[ 
https://issues.apache.org/jira/browse/HDFS-10785?page=com.atlassian.jira.plugin.system.issuetabpanels:comment-tabpanel&focusedCommentId=16012716#comment-16012716
 ] 

James Clampffer commented on HDFS-10785:
----------------------------------------

Thanks for the improvements [~anatoli.shein]!  There's just a few more things I 
noticed in my last pass.

1) FsInfo::str takes a URI object.  Can we have the str method just format the 
contents of the FsInfo struct?  If a tool wants to prefix those contents with a 
URI it can do it in a more application specific way elsewhere.  The main issue 
here is that because you include common/uri.h you're pulling implementation 
details into the public headers, so those headers alone wouldn't be enough to 
link against the library. 

2) In the headers for FsInfo, StatInfo, and ContentSummary you include iomanip 
and sstream.  You can push these includes down to the implementation since they 
only need std::string.  content_summary.h also includes stdint.h, but c+\+11 
should have all the (u)int<width>_t types built in, was there some other reason 
you needed to include this?  Maybe older compiler with partial c++11 support?

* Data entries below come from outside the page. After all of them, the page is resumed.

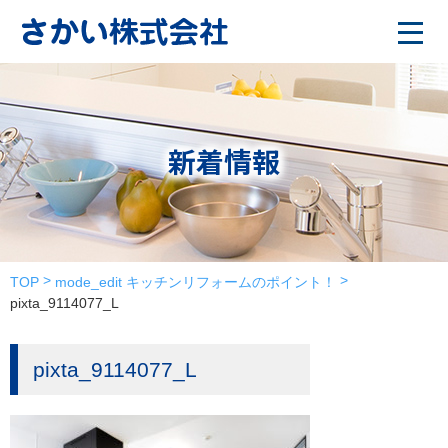
新着情報
TOP
mode_edit
キッチンリフォームのポイント！
pixta_9114077_L
pixta_9114077_L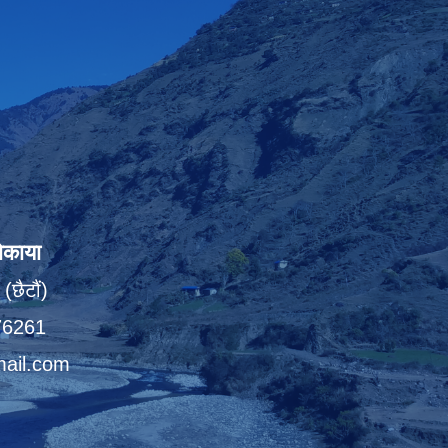
ोकाया
(छैटौं)
076261
ail.com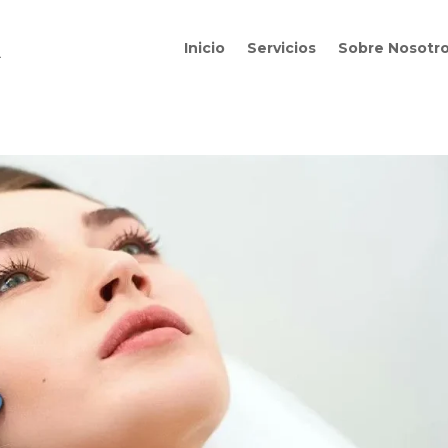
Inicio
Servicios
Sobre Nosotr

3) in hdfs_ls your handler takes an std::promise by reference.  This gets into 
race condition issues described in HDFS-11556 which you might be less likely to 
hit if you're using a single worker thread.  For now just wrap the promise in a 
shared_ptr and capture the shared_ptr by copy.

That issue is amplified here (from same block of code):
{code}
      if (!has_more_results) {
        promise.set_value();  //set promise
        return false;         //request stop sending results
      }
      return true;  //request more results
{code}

If you have something blocked on that promise it's possible that it unblocks 
right away and you have a race for assigning values.  It looks like you can get 
away with it here but I'd really try to avoid that by having the lambda take a 
bool&.  Tracing if it's possible to hit that race condition for every usage is 
very time consuming and easy to get wrong.

Other:
This is just personal preference so I'm not going to push 1 way or the other, 
but IMHO sprintf can be a lot more concise than iostream+iomanip for places 
you're doing fixed width output.  If you prefer iomanip that's cool too.

Some of the handlers for the recursive async calls may be better off as structs 
with an overloaded operator() (lambdas are just shorthand for that anyway).  
Lambdas are good for tiny chunks of code but can become confusing once there's 
a mix of local variables along with stuff being captured particularly when you 
have them inside main().  Doesn't need to be fixed in this patch since the 
other tools do it but if you can think of a nice way to encapsulate that 
functionality (at least pull if from main) it'd make it easier to new 
contributors (and reviewers) to understand and debug.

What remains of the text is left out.